■ Aim of the task
An exact copy of every entry is needed, without any of the pictures.

■ Data
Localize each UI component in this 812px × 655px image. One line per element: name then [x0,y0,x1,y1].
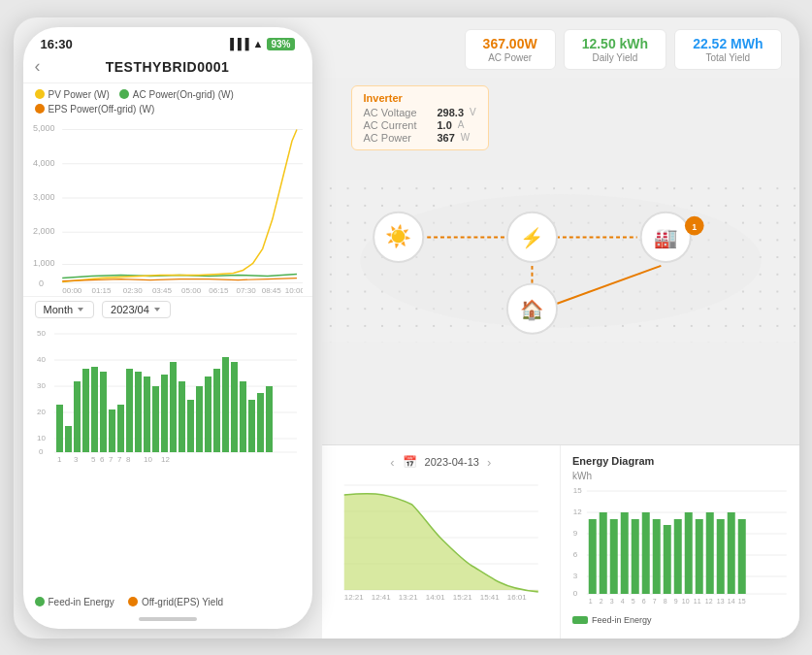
month-selector[interactable]: Month [35,301,95,318]
svg-text:10: 10 [682,598,690,605]
svg-rect-113 [610,519,618,594]
inv-current-key: AC Current [364,119,432,131]
feed-in-label: Feed-in Energy [49,597,114,607]
svg-text:12: 12 [573,508,582,516]
inv-row-current: AC Current 1.0 A [364,119,476,131]
svg-rect-53 [213,369,220,452]
svg-text:40: 40 [37,355,46,364]
inv-voltage-unit: V [470,107,476,117]
ac-power-value: 367.00W [483,36,537,51]
svg-text:10: 10 [144,455,152,462]
svg-text:3: 3 [610,598,614,605]
inv-current-unit: A [458,119,465,130]
right-panel: 367.00W AC Power 12.50 kWh Daily Yield 2… [322,17,799,639]
svg-rect-40 [100,372,107,452]
status-icons: ▐▐▐ ▲ 93% [226,38,294,50]
svg-rect-51 [196,386,203,452]
svg-rect-125 [738,519,746,594]
svg-text:9: 9 [573,529,578,538]
svg-text:1,000: 1,000 [33,258,55,268]
feed-in-legend: Feed-in Energy [35,597,114,607]
svg-text:4,000: 4,000 [33,157,55,167]
eps-legend-label: EPS Power(Off-grid) (W) [49,104,155,115]
svg-text:14: 14 [728,598,735,605]
pv-legend-dot [35,89,45,99]
svg-text:0: 0 [39,447,44,456]
bottom-panels: ‹ 📅 2023-04-13 › 12:21 [322,444,799,639]
main-container: 16:30 ▐▐▐ ▲ 93% ‹ TESTHYBRID0001 PV Powe… [14,17,799,639]
svg-text:30: 30 [37,381,46,390]
svg-text:12:21: 12:21 [343,593,364,602]
area-chart-svg: 12:21 12:41 13:21 14:01 15:21 15:41 16:0… [334,475,549,602]
daily-yield-value: 12.50 kWh [582,36,648,51]
svg-text:0: 0 [39,278,44,287]
next-arrow[interactable]: › [487,455,491,470]
date-selector[interactable]: 2023/04 [102,301,171,318]
svg-text:⚡: ⚡ [519,226,543,249]
svg-rect-49 [179,381,185,452]
svg-text:☀️: ☀️ [385,223,412,249]
svg-text:5: 5 [91,455,96,462]
inv-row-voltage: AC Voltage 298.3 V [364,107,476,118]
chevron-down-icon [76,305,85,314]
svg-text:7: 7 [109,455,114,462]
ac-legend-label: AC Power(On-grid) (W) [133,89,234,100]
total-yield-label: Total Yield [706,52,751,63]
legend-pv: PV Power (W) [35,89,110,100]
svg-rect-117 [653,519,661,594]
svg-text:11: 11 [694,598,701,605]
svg-marker-22 [154,308,160,311]
energy-legend-bar [572,616,588,624]
ac-power-card: 367.00W AC Power [465,29,556,70]
prev-arrow[interactable]: ‹ [390,455,394,470]
svg-rect-121 [696,519,703,594]
svg-rect-39 [91,367,98,452]
svg-text:6: 6 [573,550,578,559]
svg-rect-119 [674,519,682,594]
svg-text:12:41: 12:41 [371,593,391,602]
panel-nav: ‹ 📅 2023-04-13 › [334,455,549,470]
chart-controls: Month 2023/04 [23,296,312,322]
date-label: 2023/04 [111,304,149,315]
svg-text:03:45: 03:45 [151,285,172,293]
svg-rect-43 [126,369,133,452]
svg-rect-44 [135,372,142,452]
svg-text:7: 7 [117,455,122,462]
area-chart-panel: ‹ 📅 2023-04-13 › 12:21 [322,445,562,639]
svg-rect-35 [56,405,63,452]
chart-date-icon: 📅 [403,455,417,469]
line-chart-area: 5,000 4,000 3,000 2,000 1,000 0 00:00 01… [23,116,312,296]
svg-text:8: 8 [664,598,667,605]
svg-text:🏭: 🏭 [653,226,677,249]
eps-legend-dot [35,104,45,114]
svg-text:2: 2 [600,598,603,605]
svg-text:15: 15 [573,486,582,495]
svg-rect-115 [632,519,639,594]
battery-indicator: 93% [267,38,294,50]
back-button[interactable]: ‹ [35,56,41,77]
month-label: Month [44,304,74,315]
legend-ac: AC Power(On-grid) (W) [119,89,234,100]
offgrid-legend: Off-grid(EPS) Yield [128,597,223,607]
svg-text:13: 13 [717,598,725,605]
total-yield-card: 22.52 MWh Total Yield [674,29,781,70]
svg-text:8: 8 [126,455,131,462]
signal-icon: ▐▐▐ [226,38,248,49]
bar-chart-legend: Feed-in Energy Off-grid(EPS) Yield [23,593,312,611]
svg-text:4: 4 [621,598,625,605]
svg-rect-118 [664,525,671,594]
pv-legend-label: PV Power (W) [49,89,110,100]
svg-text:16:01: 16:01 [506,593,527,602]
svg-rect-124 [728,512,735,594]
kwh-label: kWh [572,471,788,481]
daily-yield-card: 12.50 kWh Daily Yield [564,29,666,70]
svg-rect-114 [621,512,629,594]
chart-date-label: 2023-04-13 [425,456,479,468]
svg-text:12: 12 [161,455,170,462]
svg-rect-55 [231,362,238,452]
svg-text:6: 6 [642,598,646,605]
svg-text:0: 0 [573,589,578,598]
svg-text:50: 50 [37,329,46,338]
inverter-info: Inverter AC Voltage 298.3 V AC Current 1… [351,85,489,150]
svg-text:15:41: 15:41 [479,593,500,602]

■ Output below
Localize each UI component in this 812px × 655px image. One line per element: name then [x0,y0,x1,y1].
month-selector[interactable]: Month [35,301,95,318]
svg-text:10: 10 [682,598,690,605]
svg-rect-113 [610,519,618,594]
inv-current-key: AC Current [364,119,432,131]
feed-in-label: Feed-in Energy [49,597,114,607]
svg-text:12: 12 [573,508,582,516]
inv-row-current: AC Current 1.0 A [364,119,476,131]
svg-rect-53 [213,369,220,452]
svg-text:40: 40 [37,355,46,364]
inv-voltage-unit: V [470,107,476,117]
ac-power-value: 367.00W [483,36,537,51]
svg-text:10: 10 [144,455,152,462]
svg-text:3: 3 [610,598,614,605]
inv-current-unit: A [458,119,465,130]
right-panel: 367.00W AC Power 12.50 kWh Daily Yield 2… [322,17,799,639]
svg-rect-40 [100,372,107,452]
status-icons: ▐▐▐ ▲ 93% [226,38,294,50]
svg-rect-51 [196,386,203,452]
svg-rect-125 [738,519,746,594]
svg-text:9: 9 [573,529,578,538]
svg-text:1,000: 1,000 [33,258,55,268]
feed-in-legend: Feed-in Energy [35,597,114,607]
svg-text:4,000: 4,000 [33,157,55,167]
eps-legend-label: EPS Power(Off-grid) (W) [49,104,155,115]
svg-text:14: 14 [728,598,735,605]
pv-legend-dot [35,89,45,99]
svg-text:0: 0 [39,447,44,456]
bottom-panels: ‹ 📅 2023-04-13 › 12:21 [322,444,799,639]
main-container: 16:30 ▐▐▐ ▲ 93% ‹ TESTHYBRID0001 PV Powe… [14,17,799,639]
svg-text:30: 30 [37,381,46,390]
svg-text:12:21: 12:21 [343,593,364,602]
area-chart-svg: 12:21 12:41 13:21 14:01 15:21 15:41 16:0… [334,475,549,602]
daily-yield-value: 12.50 kWh [582,36,648,51]
svg-text:0: 0 [39,278,44,287]
next-arrow[interactable]: › [487,455,491,470]
date-selector[interactable]: 2023/04 [102,301,171,318]
svg-text:⚡: ⚡ [519,226,543,249]
svg-rect-49 [179,381,185,452]
svg-text:☀️: ☀️ [385,223,412,249]
svg-text:5: 5 [91,455,96,462]
inv-row-voltage: AC Voltage 298.3 V [364,107,476,118]
chevron-down-icon [76,305,85,314]
svg-text:7: 7 [109,455,114,462]
ac-legend-label: AC Power(On-grid) (W) [133,89,234,100]
total-yield-label: Total Yield [706,52,751,63]
legend-pv: PV Power (W) [35,89,110,100]
svg-rect-117 [653,519,661,594]
svg-text:11: 11 [694,598,701,605]
svg-marker-22 [154,308,160,311]
energy-legend-bar [572,616,588,624]
ac-power-card: 367.00W AC Power [465,29,556,70]
prev-arrow[interactable]: ‹ [390,455,394,470]
svg-rect-121 [696,519,703,594]
svg-rect-39 [91,367,98,452]
svg-text:6: 6 [573,550,578,559]
svg-rect-119 [674,519,682,594]
svg-text:12:41: 12:41 [371,593,391,602]
panel-nav: ‹ 📅 2023-04-13 › [334,455,549,470]
chart-controls: Month 2023/04 [23,296,312,322]
date-label: 2023/04 [111,304,149,315]
svg-text:03:45: 03:45 [151,285,172,293]
svg-rect-43 [126,369,133,452]
svg-rect-44 [135,372,142,452]
svg-text:7: 7 [117,455,122,462]
area-chart-panel: ‹ 📅 2023-04-13 › 12:21 [322,445,562,639]
svg-rect-35 [56,405,63,452]
chart-date-icon: 📅 [403,455,417,469]
line-chart-area: 5,000 4,000 3,000 2,000 1,000 0 00:00 01… [23,116,312,296]
svg-text:8: 8 [664,598,667,605]
svg-text:🏭: 🏭 [653,226,677,249]
eps-legend-dot [35,104,45,114]
svg-text:2: 2 [600,598,603,605]
svg-text:15: 15 [573,486,582,495]
svg-rect-115 [632,519,639,594]
battery-indicator: 93% [267,38,294,50]
back-button[interactable]: ‹ [35,56,41,77]
month-label: Month [44,304,74,315]
legend-ac: AC Power(On-grid) (W) [119,89,234,100]
offgrid-legend: Off-grid(EPS) Yield [128,597,223,607]
svg-text:13: 13 [717,598,725,605]
total-yield-card: 22.52 MWh Total Yield [674,29,781,70]
svg-text:8: 8 [126,455,131,462]
signal-icon: ▐▐▐ [226,38,248,49]
bar-chart-legend: Feed-in Energy Off-grid(EPS) Yield [23,593,312,611]
svg-text:4: 4 [621,598,625,605]
svg-rect-118 [664,525,671,594]
pv-legend-label: PV Power (W) [49,89,110,100]
svg-text:16:01: 16:01 [506,593,527,602]
svg-rect-124 [728,512,735,594]
kwh-label: kWh [572,471,788,481]
daily-yield-card: 12.50 kWh Daily Yield [564,29,666,70]
svg-rect-114 [621,512,629,594]
chart-date-label: 2023-04-13 [425,456,479,468]
svg-text:12: 12 [161,455,170,462]
svg-rect-55 [231,362,238,452]
svg-text:6: 6 [642,598,646,605]
svg-text:0: 0 [573,589,578,598]
svg-text:50: 50 [37,329,46,338]
inverter-info: Inverter AC Voltage 298.3 V AC Current 1… [351,85,489,150]
svg-text:15:41: 15:41 [479,593,500,602]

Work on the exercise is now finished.